The minister praised the courage of the wrongfully convicted man, who has campaigned against capital punishment since his 1993 release.

“It’s an issue dear to our hearts because the death penalty is inefficient, irreversible and inhumane,” Fabius said.

“There’s no better place than the United Nations to launch this fight.”

He spoke after meeting with his counterpart from Benin, Nassirou Arifari Bako, as well as some 50 countries on the sidelines of the annual United Nations General Assembly to convince them of the need to abolish the death penalty.

Other international gatherings are planned in the context of the campaign, including one in Paris on October 9 followed by others in Rabat and Madrid, according to Fabius.

France, which abolished capital punishment in 1981, is a major proponent of abolishing the death penalty, with media regularly reporting about executions. During their meeting, Bloodsworth thanked Fabius for the country’s efforts.

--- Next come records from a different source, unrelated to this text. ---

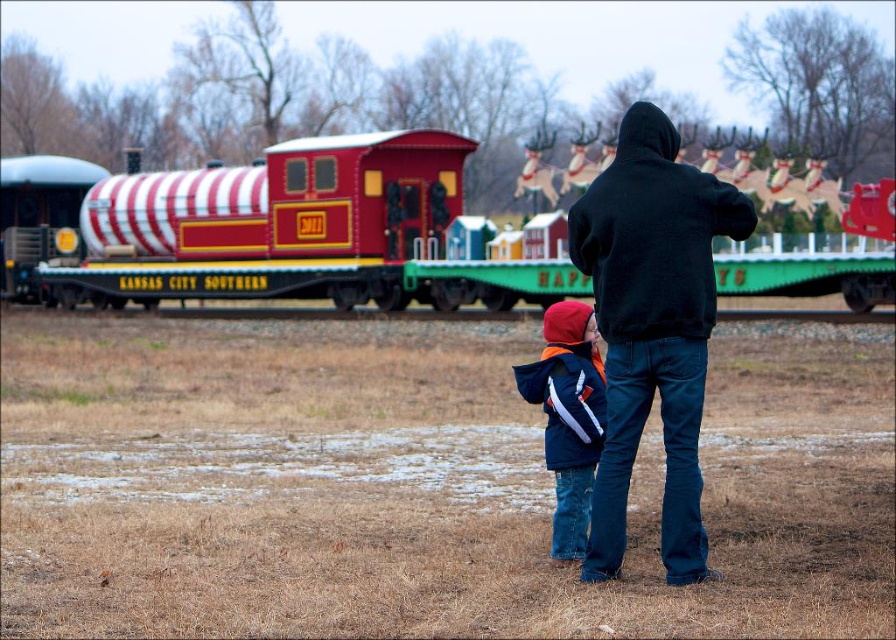 Question: Which point is farther to the camera?

Choices:
 (A) navy blue jacket at center
 (B) red and white striped train car at upper center

Answer: (A)

Question: Considering the relative positions of red and white striped train car at upper center and navy blue jacket at center in the image provided, where is red and white striped train car at upper center located with respect to navy blue jacket at center?

Choices:
 (A) below
 (B) above

Answer: (B)

Question: Which object is farther from the camera taking this photo?

Choices:
 (A) red and white striped train car at upper center
 (B) black hoodie at center

Answer: (A)

Question: Does red and white striped train car at upper center appear over black hoodie at center?

Choices:
 (A) yes
 (B) no

Answer: (A)

Question: Can you confirm if black hoodie at center is positioned below navy blue jacket at center?

Choices:
 (A) no
 (B) yes

Answer: (A)

Question: Which of the following is the farthest from the observer?

Choices:
 (A) black hoodie at center
 (B) navy blue jacket at center
 (C) red and white striped train car at upper center

Answer: (B) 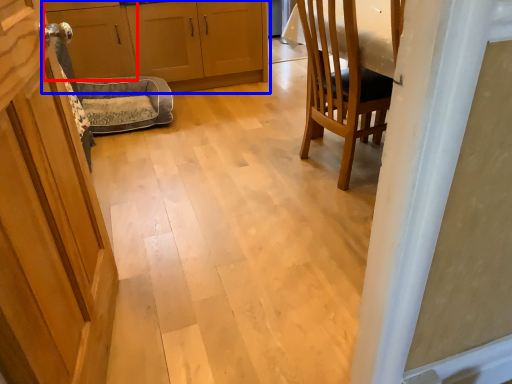 Question: Which object is closer to the camera taking this photo, cabinetry (highlighted by a red box) or cabinetry (highlighted by a blue box)?

Choices:
 (A) cabinetry
 (B) cabinetry

Answer: (A) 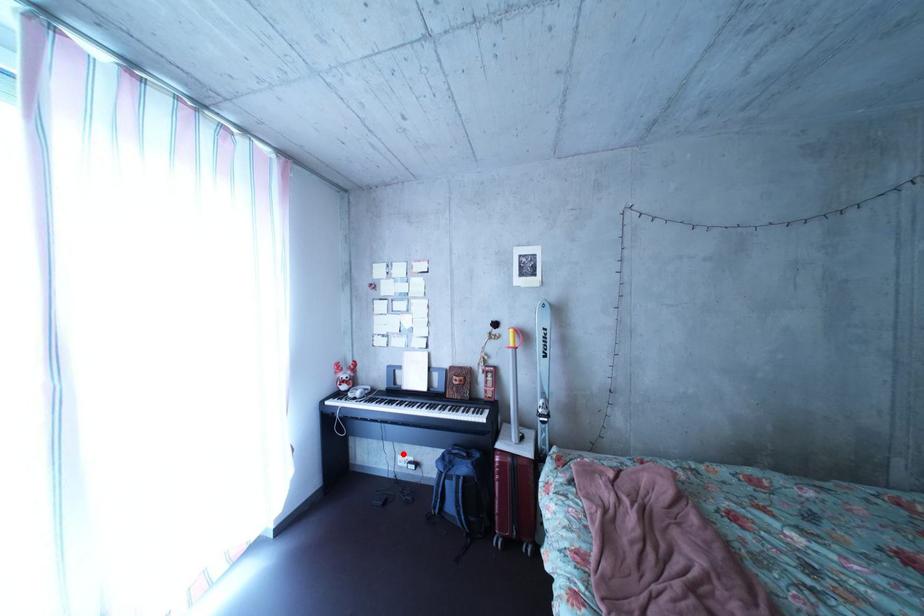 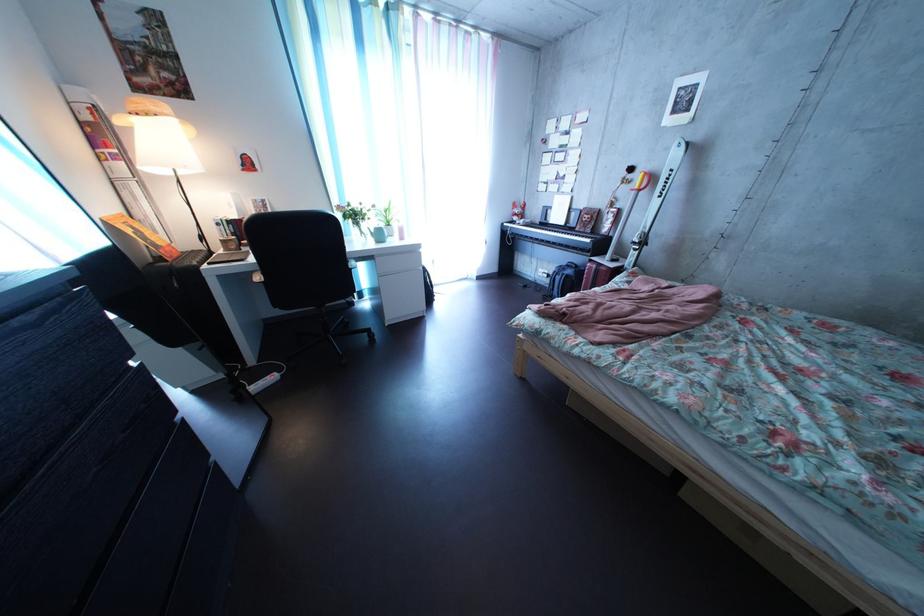 Where in the second image is the point corresponding to the highlighted location from the first image?

(550, 269) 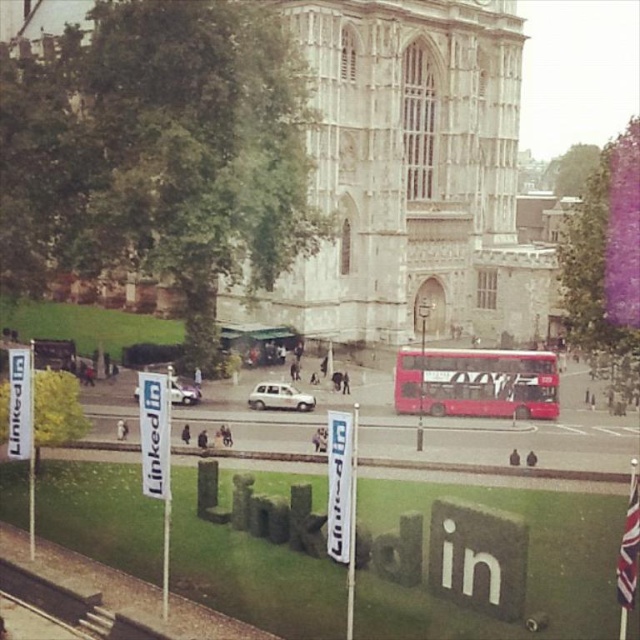 Question: Which object is closer to the camera taking this photo?

Choices:
 (A) red matte double-decker bus at center
 (B) silver metallic van at center
 (C) white matte car at center

Answer: (B)

Question: Which of these objects is positioned farthest from the silver metallic van at center?

Choices:
 (A) red matte double-decker bus at center
 (B) white matte car at center

Answer: (A)

Question: Can you confirm if red matte double-decker bus at center is thinner than silver metallic van at center?

Choices:
 (A) no
 (B) yes

Answer: (A)

Question: Does white matte car at center have a smaller size compared to silver metallic van at center?

Choices:
 (A) yes
 (B) no

Answer: (A)

Question: Which of the following is the closest to the observer?

Choices:
 (A) (522, 381)
 (B) (173, 376)

Answer: (A)

Question: Does red matte double-decker bus at center appear over silver metallic van at center?

Choices:
 (A) no
 (B) yes

Answer: (B) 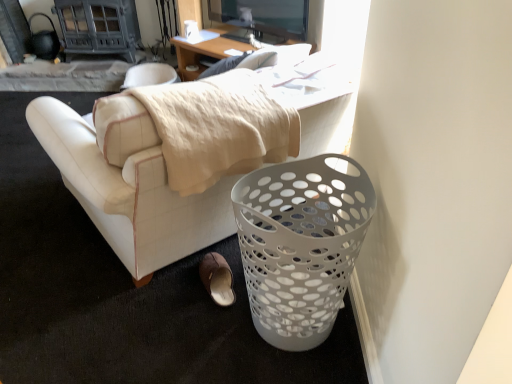 This screenshot has width=512, height=384. I want to click on free space to the left of white perforated trash bin at lower right, so (184, 325). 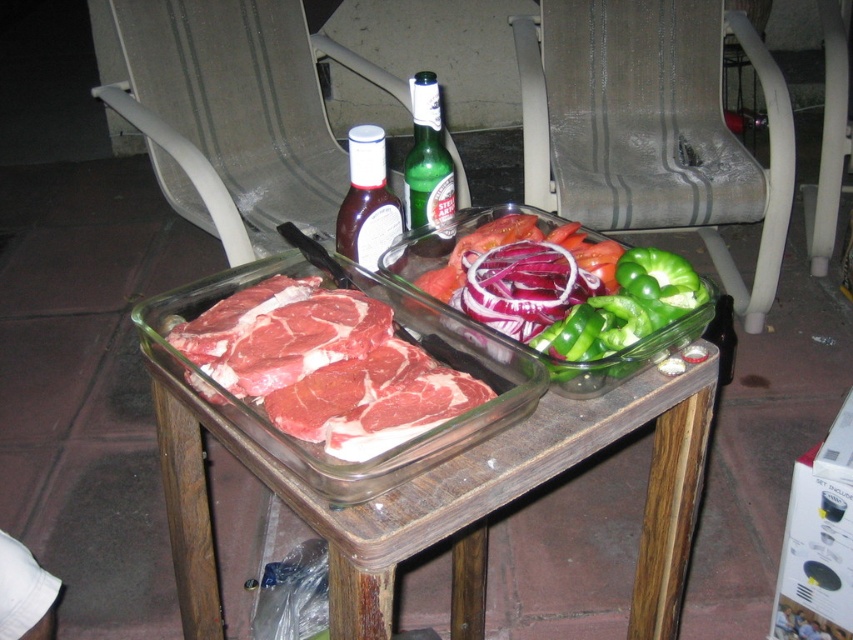 Can you confirm if white plastic chair at upper center is positioned above raw red meat at center?

Yes.

Is white plastic chair at upper center below raw red meat at center?

No.

This screenshot has width=853, height=640. Describe the element at coordinates (235, 115) in the screenshot. I see `white plastic chair at upper center` at that location.

The height and width of the screenshot is (640, 853). I want to click on white plastic chair at upper center, so click(235, 115).

Can you confirm if transparent glass tray at center is positioned above white plastic chair at upper center?

No, transparent glass tray at center is not above white plastic chair at upper center.

Describe the element at coordinates (428, 464) in the screenshot. This screenshot has width=853, height=640. I see `transparent glass tray at center` at that location.

Is point (415, 467) positioned before point (270, 188)?

Yes, it is.

Locate an element on the screen. The width and height of the screenshot is (853, 640). transparent glass tray at center is located at coordinates (x=428, y=464).

Who is positioned more to the right, green glossy bell pepper at center or green glass bottle at center?

green glossy bell pepper at center

How distant is green glossy bell pepper at center from green glass bottle at center?

green glossy bell pepper at center is 7.10 inches from green glass bottle at center.

Does point (418, 269) come closer to viewer compared to point (418, 168)?

That is False.

The image size is (853, 640). I want to click on green glossy bell pepper at center, so click(x=630, y=355).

In a recent interview with AFP in his small apartment in Mount Rainer, near the northeastern city of Baltimore, Kirksworth spoke of nightmares that still haunt him to this day.

“I used to have very bad dreams, sweating, screaming,” he said. “I’d wake up thinking they’d drag me to the gas chamber.”

After being pardoned by the governor of Maryland and receiving $300,000 for his lost years — a sum he said that constituted about $3.72 an hour — Bloodsworth now takes his message to schools, universities and even to the world stage at the United Nations.

“Obviously my biggest reason for ending the death penalty is that we could execute an innocent person, we’ve already done that,” he said. “I believe in punishment but the death penalty is not right, not in a country that has so many different ways to take care of prisoners.”